== WORK REQUEST ==
Scan the material for "ticket". Copy every line it appears in.

== DATA PROVIDED ==

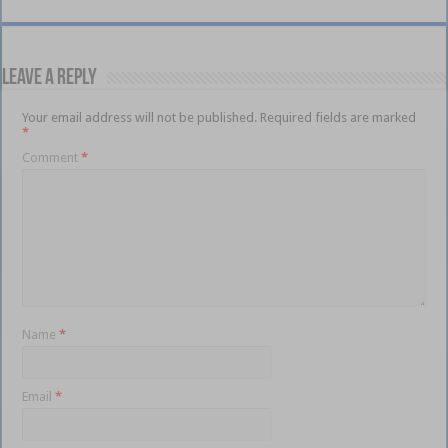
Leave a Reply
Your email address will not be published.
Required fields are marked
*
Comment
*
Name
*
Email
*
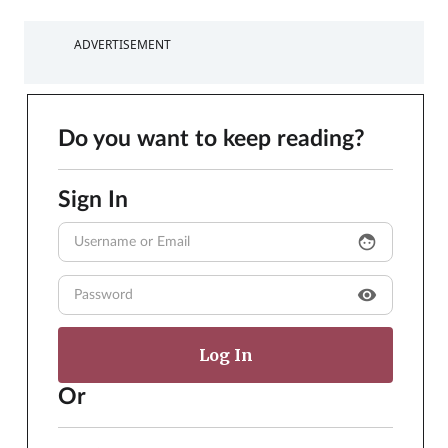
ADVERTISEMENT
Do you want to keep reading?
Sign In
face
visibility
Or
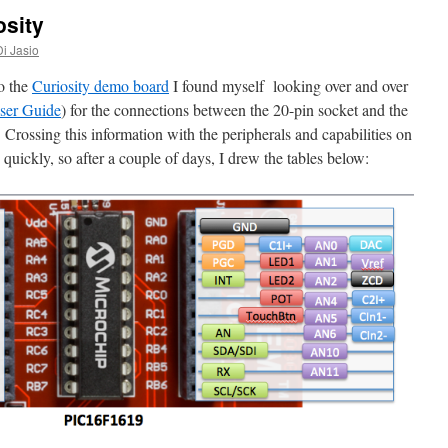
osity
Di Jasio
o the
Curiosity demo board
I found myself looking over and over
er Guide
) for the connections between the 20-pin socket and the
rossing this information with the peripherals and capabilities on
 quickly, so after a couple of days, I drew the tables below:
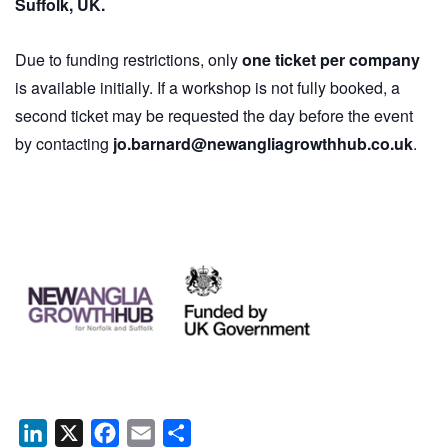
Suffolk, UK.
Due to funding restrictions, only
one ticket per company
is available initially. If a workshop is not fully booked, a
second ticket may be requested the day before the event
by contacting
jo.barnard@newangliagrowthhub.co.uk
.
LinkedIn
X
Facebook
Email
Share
* * *
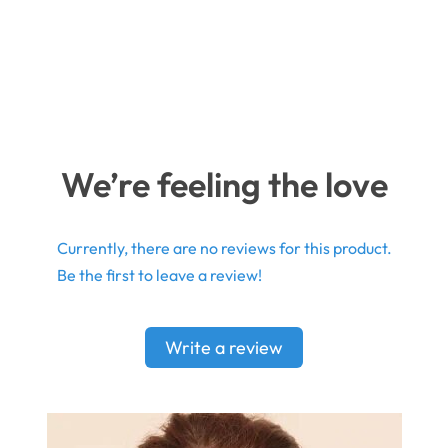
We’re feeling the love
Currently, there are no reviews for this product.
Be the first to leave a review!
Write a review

== TASK RESPONSE ==
one ticket per company
second ticket may be requested the day before the event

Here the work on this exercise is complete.